A Georgian’s guide to the Iowa caucus

CORALVILLE, Iowa – After hundreds of campaign stops and tens of millions of dollars spent, Iowa Democrats will caucus Monday to decide which White House hopeful should take on President Donald Trump. Their choice could provide clues to how Georgians cast their ballots in March.

With a growing possibility that no clear winner emerges, the leading candidates are scrapping for the right to declare themselves the victor of their ideological lane, whether it be the progressive left or the more mainstream middle.

The polls point to a distinctly volatile contest, with a few percentage points separating the jumble of candidates at the top of the heap. Adding to the uncertainty, the state’s most-watched poll was shelved late Saturday amid concerns about irregularities.
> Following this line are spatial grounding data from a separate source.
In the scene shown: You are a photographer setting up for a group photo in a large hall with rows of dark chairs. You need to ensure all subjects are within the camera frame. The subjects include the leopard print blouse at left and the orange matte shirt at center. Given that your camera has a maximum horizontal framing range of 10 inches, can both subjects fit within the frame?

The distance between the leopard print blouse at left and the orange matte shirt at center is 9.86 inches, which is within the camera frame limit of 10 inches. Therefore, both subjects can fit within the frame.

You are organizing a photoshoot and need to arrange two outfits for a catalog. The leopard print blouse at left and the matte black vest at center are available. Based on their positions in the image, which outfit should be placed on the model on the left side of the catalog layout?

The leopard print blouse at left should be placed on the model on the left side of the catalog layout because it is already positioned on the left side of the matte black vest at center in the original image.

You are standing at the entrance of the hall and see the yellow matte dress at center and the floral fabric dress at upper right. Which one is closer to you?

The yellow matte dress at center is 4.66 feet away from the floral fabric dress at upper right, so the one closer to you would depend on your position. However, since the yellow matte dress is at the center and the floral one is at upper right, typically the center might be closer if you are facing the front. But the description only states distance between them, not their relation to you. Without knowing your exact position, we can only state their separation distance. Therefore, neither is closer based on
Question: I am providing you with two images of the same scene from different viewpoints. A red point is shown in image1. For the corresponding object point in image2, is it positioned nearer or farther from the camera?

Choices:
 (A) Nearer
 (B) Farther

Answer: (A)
Given the uncertain atmosphere, some candidates are downplaying their Iowa expectations. Others are making what could be a final plea to voters, mindful that a poor finish could sideline their campaign before the presidential parade marches north to New Hampshire.
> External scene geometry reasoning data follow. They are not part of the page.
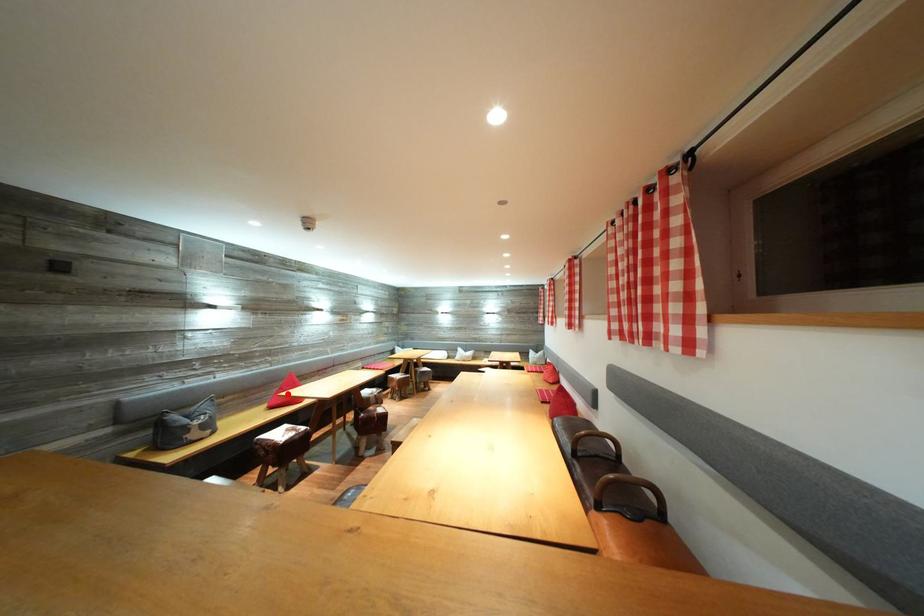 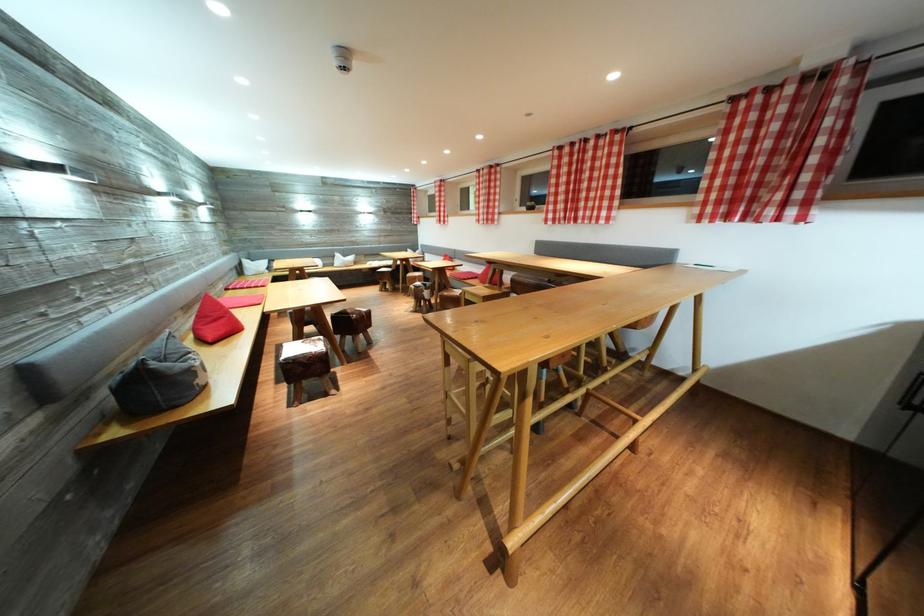 The point at the highlighted location is marked in the first image. Where is the corresponding point in the second image?

(207, 323) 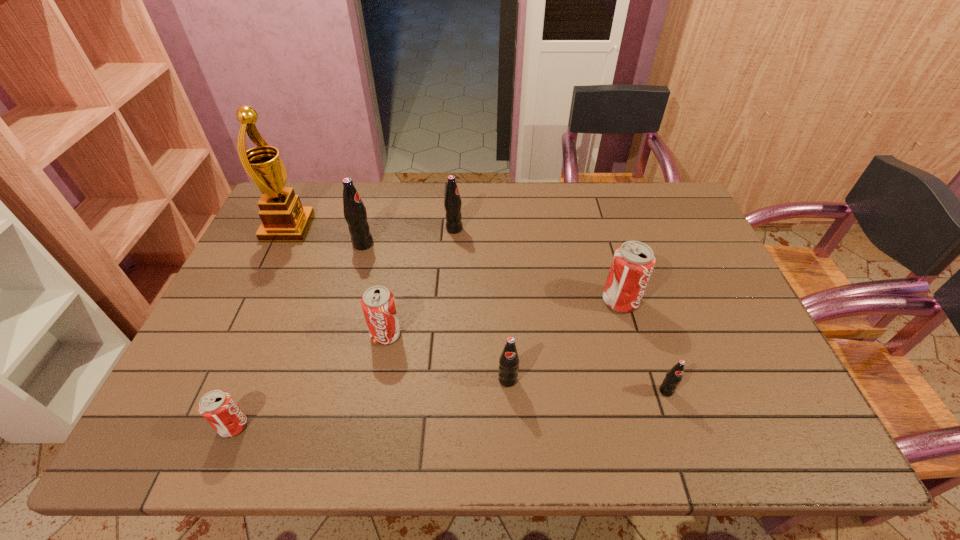 At what (x,y) coordinates should I click in order to perform the action: click on vacant space situated 0.120m on the front label of the second smallest black pop. Please return your answer as a coordinate pair (x, y). The height and width of the screenshot is (540, 960). Looking at the image, I should click on (511, 438).

Identify the location of vacant region located 0.060m on the front label of the smallest black pop. Image resolution: width=960 pixels, height=540 pixels. (677, 422).

The height and width of the screenshot is (540, 960). Find the location of `vacant space located on the back of the nearest soda can`. vacant space located on the back of the nearest soda can is located at coordinates (291, 285).

At what (x,y) coordinates should I click in order to perform the action: click on award that is at the far edge. Please return your answer as a coordinate pair (x, y). Looking at the image, I should click on (284, 219).

Where is `pop situated at the far edge`? pop situated at the far edge is located at coordinates (452, 202).

The height and width of the screenshot is (540, 960). I want to click on object situated at the near edge, so click(x=219, y=409).

The width and height of the screenshot is (960, 540). Find the location of `award at the left edge`. award at the left edge is located at coordinates (284, 219).

Identify the location of soda can that is at the left edge. (219, 409).

Image resolution: width=960 pixels, height=540 pixels. What are the coordinates of `object that is positioned at the far left corner` in the screenshot? It's located at (284, 219).

Find the location of a particular element. object that is at the near left corner is located at coordinates (219, 409). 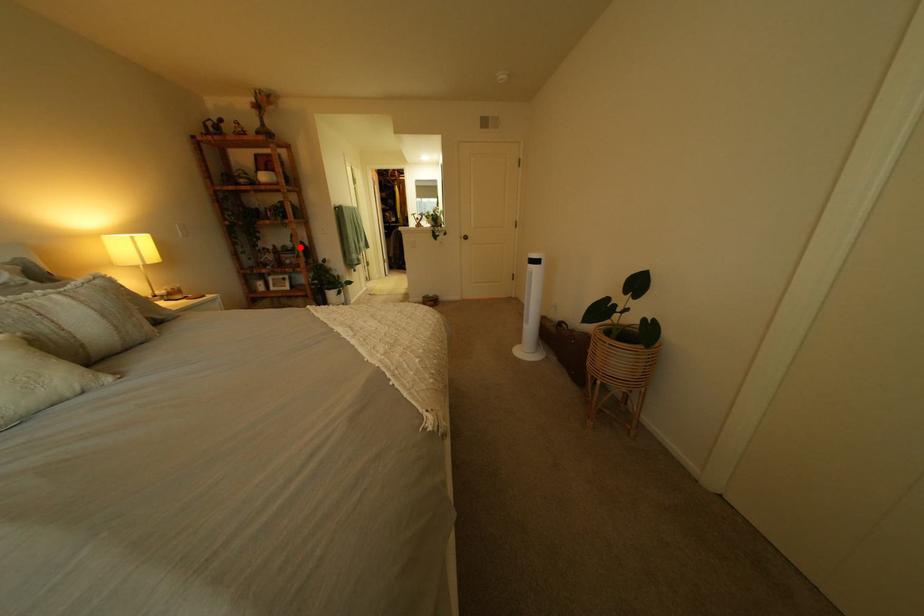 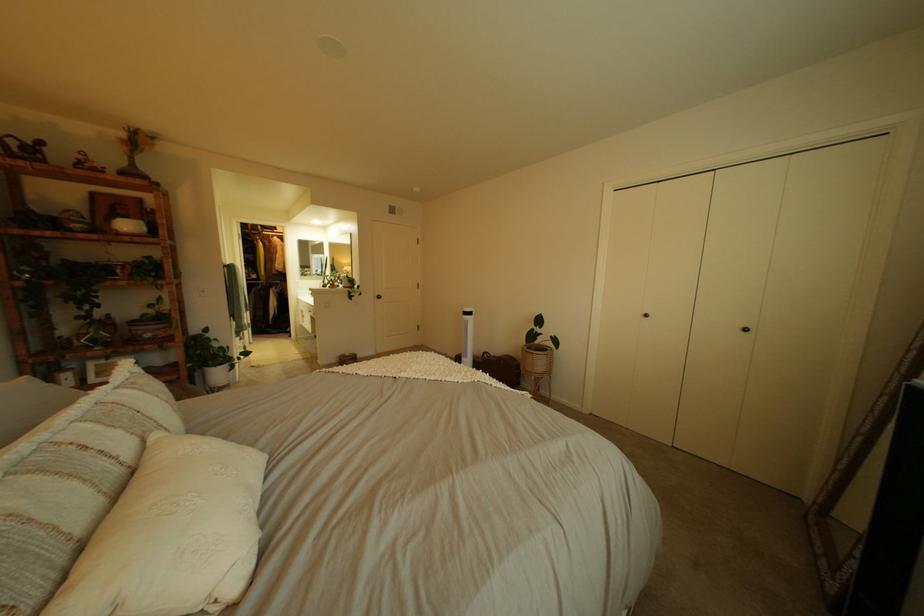 Locate, in the second image, the point that corresponds to the highlighted location in the first image.

(161, 315)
Making a frenzied weekend push, Democratic contenders crisscrossed the state with one last plea to caucus. U.S. Sen. Bernie Sanders drew 3,000 fans to a free concert in a riverside city. Other candidates trekked to industrial towns, suburban gyms and rural auditoriums to urge supporters to stick with them.

“I live and breathe politics, and I feel exhausted by the process,” said Pete Buttigieg, mayor of South Bend, Indiana, to a crowd of nearly 1,000 at a junior high school in suburban Coralville on Sunday. “But this is the moment we’ve got to do the exact opposite.”

High-profile surrogates trailed the candidates, adding some star appeal to each stop. So did local activists, who hoped a last nudge from a neighbor would finally win over the state’s famously stubborn undecided group of voters.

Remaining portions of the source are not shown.